(Bloomberg) -- When lockdowns closed the restaurant and catering industry in March, British wholesale meat supplier The Sausage Man needed a way to keep business going.
The answer -- an online shop to hawk its German bratwurst, frankfurters and hot dogs direct to consumers -- may still not be enough to fully save the year. Though April sales neared last year’s level, the home-delivery surge is unlikely to replace lost demand from events like U.K. Oktoberfest festivals and Christmas markets, curbing European meat consumption.
“We were surprised by the success,” said Jorg Braese, sales director at the Kent, England-based company. But “of course, this year, it will never meet what it did before.”
While the U.S. has seen meat shortages as virus outbreaks shuttered slaughterhouses, there’s a surplus in Europe, where health and environmental concerns have already weighed on demand. Now, closed restaurants, canceled festivals and empty soccer stadiums have obliterated out-of-home eating, curbing spending on burgers to fancy fillets. Grocery panic-buying also eased.
Social dining is crucial for the meat industry, with British Oktoberfest celebrations and Christmas markets alone accounting for half of The Sausage Man’s 7 million sausages sold each year.
The European Union’s pork demand will fall 0.6% to a seven-year low of 20.3 million tons in 2020, with beef and chicken consumption easing to the lowest in several years, according to the U.S. Department of Agriculture.
“What we’re hoping for and waiting for is this reopening of Europe where people can go out and have a dinner again,” said Jais Valeur, chief executive officer of Danish Crown Group, Europe’s top meat processor. “We’re still selling more in retail. But that doesn’t make up for the loss in the food-service sector.”
Although there’s good demand for mince meat for home cooking, sales for high-end cuts are sluggish. For beef in particular, that’s causing fancier fare to pile up in freezers or a delay in slaughtering, meaning an oversupply may last even after lockdowns end.
“This won’t be over very quickly,” Valeur said. “We can see signs that total meat consumption is down.”
The Covid-19 crisis has hit the meat sector at a time when some consumers are eating less amid concerns over the contribution to emissions and deforestation, while vegan diets are growing in popularity. For example, schnitzel-loving Germany has become a vegetarian haven, with 63% of residents looking to cut meat consumption, according to the USDA. The EU also wants to promote insects and algae as protein alternatives.
While virus cases have started to affect some European meat operations, they’re not on the scale as in the U.S., where plant shutdowns have stripped shelves and left some fast-food joints out of burgers. That’s prompted more American shoppers to give faux meat products a go.

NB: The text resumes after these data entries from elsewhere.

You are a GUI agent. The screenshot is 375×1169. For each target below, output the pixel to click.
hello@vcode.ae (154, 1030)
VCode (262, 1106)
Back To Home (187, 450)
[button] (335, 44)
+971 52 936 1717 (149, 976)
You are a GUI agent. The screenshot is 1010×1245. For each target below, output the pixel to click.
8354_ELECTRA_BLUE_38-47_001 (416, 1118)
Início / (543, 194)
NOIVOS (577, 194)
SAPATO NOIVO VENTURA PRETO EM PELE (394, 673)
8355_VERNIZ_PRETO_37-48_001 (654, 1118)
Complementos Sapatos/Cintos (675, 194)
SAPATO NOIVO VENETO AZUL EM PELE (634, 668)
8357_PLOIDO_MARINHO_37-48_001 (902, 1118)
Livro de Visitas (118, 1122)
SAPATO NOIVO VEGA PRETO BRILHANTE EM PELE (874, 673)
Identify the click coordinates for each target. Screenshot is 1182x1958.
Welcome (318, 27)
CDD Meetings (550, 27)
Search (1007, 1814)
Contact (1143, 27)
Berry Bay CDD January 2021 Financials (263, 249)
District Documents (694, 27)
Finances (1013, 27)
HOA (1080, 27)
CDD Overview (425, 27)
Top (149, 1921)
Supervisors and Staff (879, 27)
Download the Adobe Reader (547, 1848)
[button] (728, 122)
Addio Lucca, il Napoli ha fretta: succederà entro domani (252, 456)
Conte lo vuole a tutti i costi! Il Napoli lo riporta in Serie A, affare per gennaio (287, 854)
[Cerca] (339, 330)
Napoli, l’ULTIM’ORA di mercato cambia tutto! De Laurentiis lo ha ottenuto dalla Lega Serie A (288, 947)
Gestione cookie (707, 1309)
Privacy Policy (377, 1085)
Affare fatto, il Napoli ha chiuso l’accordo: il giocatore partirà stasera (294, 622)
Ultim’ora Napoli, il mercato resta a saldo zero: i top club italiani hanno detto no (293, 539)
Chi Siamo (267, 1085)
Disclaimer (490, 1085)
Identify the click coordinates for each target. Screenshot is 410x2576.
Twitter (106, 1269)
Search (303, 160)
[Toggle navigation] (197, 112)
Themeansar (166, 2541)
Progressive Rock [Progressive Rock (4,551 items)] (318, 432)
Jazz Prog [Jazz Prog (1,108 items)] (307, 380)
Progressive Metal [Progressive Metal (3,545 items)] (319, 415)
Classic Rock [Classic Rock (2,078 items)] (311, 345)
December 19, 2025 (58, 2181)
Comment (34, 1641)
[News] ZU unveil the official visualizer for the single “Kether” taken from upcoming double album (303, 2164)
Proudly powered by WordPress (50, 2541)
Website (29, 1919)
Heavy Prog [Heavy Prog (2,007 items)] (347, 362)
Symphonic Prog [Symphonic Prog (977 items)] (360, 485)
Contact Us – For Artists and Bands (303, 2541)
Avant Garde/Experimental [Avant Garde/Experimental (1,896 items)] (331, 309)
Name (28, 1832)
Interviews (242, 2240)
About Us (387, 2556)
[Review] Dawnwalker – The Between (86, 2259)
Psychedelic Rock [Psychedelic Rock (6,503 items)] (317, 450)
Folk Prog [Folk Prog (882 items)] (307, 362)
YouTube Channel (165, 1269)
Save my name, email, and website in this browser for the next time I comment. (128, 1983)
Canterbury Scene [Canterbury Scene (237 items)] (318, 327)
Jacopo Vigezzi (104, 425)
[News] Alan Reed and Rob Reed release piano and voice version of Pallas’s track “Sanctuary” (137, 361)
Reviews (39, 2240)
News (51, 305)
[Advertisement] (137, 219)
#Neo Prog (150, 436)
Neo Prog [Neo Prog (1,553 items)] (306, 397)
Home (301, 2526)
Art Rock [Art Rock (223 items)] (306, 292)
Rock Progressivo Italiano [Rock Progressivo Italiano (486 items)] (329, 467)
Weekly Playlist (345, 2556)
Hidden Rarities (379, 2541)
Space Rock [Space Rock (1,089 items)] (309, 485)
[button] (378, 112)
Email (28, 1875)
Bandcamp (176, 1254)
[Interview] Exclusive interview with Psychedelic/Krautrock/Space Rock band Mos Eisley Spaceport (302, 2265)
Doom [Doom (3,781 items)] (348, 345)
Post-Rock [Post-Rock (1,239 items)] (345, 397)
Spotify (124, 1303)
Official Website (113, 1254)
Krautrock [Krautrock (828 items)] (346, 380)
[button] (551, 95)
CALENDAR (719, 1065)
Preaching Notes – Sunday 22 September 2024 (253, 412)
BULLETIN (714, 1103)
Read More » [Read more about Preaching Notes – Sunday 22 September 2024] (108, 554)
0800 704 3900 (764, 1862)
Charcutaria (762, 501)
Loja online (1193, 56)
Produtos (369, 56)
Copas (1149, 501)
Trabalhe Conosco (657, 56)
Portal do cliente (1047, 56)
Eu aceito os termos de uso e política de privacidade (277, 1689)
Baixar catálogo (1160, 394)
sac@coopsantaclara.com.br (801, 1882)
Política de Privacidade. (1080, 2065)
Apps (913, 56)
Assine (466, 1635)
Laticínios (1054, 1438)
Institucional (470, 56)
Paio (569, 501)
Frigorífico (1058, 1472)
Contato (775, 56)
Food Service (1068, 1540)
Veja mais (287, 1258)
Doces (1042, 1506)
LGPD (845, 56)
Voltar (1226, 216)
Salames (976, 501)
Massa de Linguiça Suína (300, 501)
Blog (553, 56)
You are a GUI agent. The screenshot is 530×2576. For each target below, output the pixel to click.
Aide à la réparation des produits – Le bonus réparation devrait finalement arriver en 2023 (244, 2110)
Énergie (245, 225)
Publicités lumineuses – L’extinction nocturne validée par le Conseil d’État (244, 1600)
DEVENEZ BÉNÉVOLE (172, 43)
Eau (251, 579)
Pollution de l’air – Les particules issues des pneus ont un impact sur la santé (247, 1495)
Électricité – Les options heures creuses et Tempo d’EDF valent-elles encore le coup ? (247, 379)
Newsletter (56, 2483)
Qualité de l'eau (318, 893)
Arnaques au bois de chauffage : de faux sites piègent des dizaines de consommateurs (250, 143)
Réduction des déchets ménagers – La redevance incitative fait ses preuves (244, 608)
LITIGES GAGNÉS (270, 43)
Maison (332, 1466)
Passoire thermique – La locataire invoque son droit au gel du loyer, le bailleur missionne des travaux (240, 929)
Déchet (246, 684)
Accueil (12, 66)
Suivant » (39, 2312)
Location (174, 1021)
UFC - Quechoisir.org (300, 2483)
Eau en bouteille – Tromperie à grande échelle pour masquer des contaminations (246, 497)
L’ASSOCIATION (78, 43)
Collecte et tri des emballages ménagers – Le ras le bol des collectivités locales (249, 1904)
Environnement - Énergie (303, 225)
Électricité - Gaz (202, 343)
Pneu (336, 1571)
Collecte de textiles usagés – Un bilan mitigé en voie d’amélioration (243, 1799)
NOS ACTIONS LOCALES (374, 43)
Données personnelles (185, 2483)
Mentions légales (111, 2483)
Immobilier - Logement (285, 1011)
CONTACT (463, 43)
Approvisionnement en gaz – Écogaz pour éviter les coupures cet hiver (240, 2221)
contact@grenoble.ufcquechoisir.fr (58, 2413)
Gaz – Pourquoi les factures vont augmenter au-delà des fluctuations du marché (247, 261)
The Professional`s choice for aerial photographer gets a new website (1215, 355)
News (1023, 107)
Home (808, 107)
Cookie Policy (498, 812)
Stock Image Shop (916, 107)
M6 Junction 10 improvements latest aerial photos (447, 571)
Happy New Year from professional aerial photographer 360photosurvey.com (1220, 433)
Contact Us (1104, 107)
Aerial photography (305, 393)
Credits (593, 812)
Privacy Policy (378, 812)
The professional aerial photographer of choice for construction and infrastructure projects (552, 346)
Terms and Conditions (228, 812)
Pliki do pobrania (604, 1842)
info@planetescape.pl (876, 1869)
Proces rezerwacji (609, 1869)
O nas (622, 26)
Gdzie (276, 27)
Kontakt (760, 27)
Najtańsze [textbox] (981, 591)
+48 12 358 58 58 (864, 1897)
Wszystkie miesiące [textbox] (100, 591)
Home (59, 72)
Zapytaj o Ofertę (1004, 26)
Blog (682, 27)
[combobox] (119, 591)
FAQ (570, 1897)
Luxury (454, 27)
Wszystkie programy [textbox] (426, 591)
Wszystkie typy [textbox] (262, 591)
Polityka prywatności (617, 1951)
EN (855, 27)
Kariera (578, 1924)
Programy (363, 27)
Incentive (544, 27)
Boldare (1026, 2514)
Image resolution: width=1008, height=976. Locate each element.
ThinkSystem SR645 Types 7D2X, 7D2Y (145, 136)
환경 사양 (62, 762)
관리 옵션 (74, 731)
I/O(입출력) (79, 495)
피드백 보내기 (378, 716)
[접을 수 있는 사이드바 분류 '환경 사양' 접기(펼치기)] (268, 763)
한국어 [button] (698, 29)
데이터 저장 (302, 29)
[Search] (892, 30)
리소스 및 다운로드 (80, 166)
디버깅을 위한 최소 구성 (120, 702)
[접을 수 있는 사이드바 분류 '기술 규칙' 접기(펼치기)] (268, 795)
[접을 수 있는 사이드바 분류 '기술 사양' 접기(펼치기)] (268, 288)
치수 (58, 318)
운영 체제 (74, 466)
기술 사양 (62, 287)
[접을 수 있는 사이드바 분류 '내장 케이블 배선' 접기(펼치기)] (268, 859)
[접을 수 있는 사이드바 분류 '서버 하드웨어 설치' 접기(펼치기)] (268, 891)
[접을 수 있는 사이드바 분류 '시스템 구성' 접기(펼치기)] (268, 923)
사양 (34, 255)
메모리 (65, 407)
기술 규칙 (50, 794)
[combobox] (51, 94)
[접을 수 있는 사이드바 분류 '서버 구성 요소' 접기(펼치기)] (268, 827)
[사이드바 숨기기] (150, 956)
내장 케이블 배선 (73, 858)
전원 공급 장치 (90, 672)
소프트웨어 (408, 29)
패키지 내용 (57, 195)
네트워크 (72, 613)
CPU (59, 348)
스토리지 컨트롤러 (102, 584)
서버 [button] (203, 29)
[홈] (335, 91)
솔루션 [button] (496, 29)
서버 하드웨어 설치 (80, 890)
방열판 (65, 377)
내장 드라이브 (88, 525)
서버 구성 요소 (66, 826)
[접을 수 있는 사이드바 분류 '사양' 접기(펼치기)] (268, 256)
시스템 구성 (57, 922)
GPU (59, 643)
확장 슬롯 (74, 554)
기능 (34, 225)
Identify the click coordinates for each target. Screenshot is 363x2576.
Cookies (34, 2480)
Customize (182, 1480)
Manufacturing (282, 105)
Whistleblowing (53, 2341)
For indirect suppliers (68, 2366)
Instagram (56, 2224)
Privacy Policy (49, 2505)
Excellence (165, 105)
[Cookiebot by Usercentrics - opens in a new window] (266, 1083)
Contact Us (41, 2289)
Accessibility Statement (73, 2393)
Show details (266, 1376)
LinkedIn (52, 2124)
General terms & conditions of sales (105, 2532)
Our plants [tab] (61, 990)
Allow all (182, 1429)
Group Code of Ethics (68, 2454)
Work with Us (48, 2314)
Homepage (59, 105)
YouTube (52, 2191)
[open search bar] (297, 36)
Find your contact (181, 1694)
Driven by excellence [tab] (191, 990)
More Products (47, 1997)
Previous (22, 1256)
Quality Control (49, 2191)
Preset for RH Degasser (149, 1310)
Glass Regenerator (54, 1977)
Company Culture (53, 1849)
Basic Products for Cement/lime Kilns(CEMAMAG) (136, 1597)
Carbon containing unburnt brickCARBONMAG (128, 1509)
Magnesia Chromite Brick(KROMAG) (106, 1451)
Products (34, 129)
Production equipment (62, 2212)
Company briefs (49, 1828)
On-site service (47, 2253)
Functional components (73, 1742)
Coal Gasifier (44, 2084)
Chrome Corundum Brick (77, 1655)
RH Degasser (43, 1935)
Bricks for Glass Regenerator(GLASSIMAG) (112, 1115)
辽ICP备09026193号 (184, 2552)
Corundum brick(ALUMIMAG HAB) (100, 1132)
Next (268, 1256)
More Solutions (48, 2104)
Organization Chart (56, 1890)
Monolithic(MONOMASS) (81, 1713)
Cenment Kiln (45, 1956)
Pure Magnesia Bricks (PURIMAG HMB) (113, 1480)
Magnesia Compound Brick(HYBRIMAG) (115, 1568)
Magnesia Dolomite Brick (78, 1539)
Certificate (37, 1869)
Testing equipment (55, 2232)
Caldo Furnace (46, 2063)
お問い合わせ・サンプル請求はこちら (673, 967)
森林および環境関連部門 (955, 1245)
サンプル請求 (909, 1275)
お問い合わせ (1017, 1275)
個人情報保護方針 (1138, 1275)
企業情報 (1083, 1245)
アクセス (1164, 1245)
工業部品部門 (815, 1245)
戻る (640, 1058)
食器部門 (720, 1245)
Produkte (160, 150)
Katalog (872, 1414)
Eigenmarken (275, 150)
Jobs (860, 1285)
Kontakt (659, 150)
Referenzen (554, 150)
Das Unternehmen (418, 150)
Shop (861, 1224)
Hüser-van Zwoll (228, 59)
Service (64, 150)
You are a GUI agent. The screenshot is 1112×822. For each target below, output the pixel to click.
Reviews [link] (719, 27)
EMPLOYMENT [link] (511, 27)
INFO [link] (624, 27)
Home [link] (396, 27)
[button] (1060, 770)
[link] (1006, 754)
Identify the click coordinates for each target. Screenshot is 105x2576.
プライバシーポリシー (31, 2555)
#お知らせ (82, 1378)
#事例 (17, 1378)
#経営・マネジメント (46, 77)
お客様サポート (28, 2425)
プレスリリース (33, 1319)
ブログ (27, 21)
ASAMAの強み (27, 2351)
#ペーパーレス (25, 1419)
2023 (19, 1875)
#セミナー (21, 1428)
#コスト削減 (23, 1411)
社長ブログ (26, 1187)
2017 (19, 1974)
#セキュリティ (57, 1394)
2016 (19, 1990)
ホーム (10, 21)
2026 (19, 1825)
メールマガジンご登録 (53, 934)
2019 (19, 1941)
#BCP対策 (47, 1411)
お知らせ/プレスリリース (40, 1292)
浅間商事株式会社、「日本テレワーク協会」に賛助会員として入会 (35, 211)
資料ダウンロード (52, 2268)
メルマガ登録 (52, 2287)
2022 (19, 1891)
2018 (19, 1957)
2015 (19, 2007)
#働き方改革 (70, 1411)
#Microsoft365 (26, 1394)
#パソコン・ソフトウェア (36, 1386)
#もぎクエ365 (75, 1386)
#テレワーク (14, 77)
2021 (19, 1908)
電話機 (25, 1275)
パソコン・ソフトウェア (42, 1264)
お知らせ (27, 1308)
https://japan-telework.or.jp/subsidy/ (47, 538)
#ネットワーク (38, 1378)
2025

Major beef exporter Argentina has seen shipments of high-quality cuts to Europe slump because restaurants, a key source of demand, have shut.
“Sales to Europe are virtually at a standstill; there’s only the occasional shipment,” said Miguel Schiariti, president of Argentine beef industry and trade group Ciccra.
European pork prices, which had been buoyed by booming exports to China, are now retreating, with pig carcass prices in France and Germany the lowest in a year. Things have got so bad that the EU proposed helping to fund storing products like beef and lamb to aid the market.
In the Netherlands, demand for dairy calves typically sold to the veal industry has plummeted, said Frans van Dongen, international affairs director at Dutch meat group COV. The meat often heads to fine-dining restaurants in Italy or kebab shops in Germany, which have all suffered from shutdowns.
French deli-meat federation FICT estimates that its members’ revenues has dropped 30% on average since the pandemic began. Fewer tourists buying French charcuterie could subdue sales even after lockdowns ease, and the economic downturn may curb consumer spending.
“We need a lot of time to have the same situation as before the crisis,” FICT President Bernard Vallat said.
There are some signs of optimism. The U.K. industry is pushing #MakeItSteak nights at home and cattle prices have started to recover from recent lows. The Scottish Association of Meat Wholesalers said the nation’s meat sales are down 10% from a year earlier, a smaller drop than at the start of the pandemic, while pre-packaged meats in France are faring well at grocery stores.
For The Sausage Man, restaurants and hotel sales are beginning to re-emerge, but the company plans to eventually sell products at retail stores as the shift in business fueled by the pandemic persists.
“With the virus situation, this could happen again,” Braese said. “We learned the hard way that to just be in one segment of the market is dangerous.”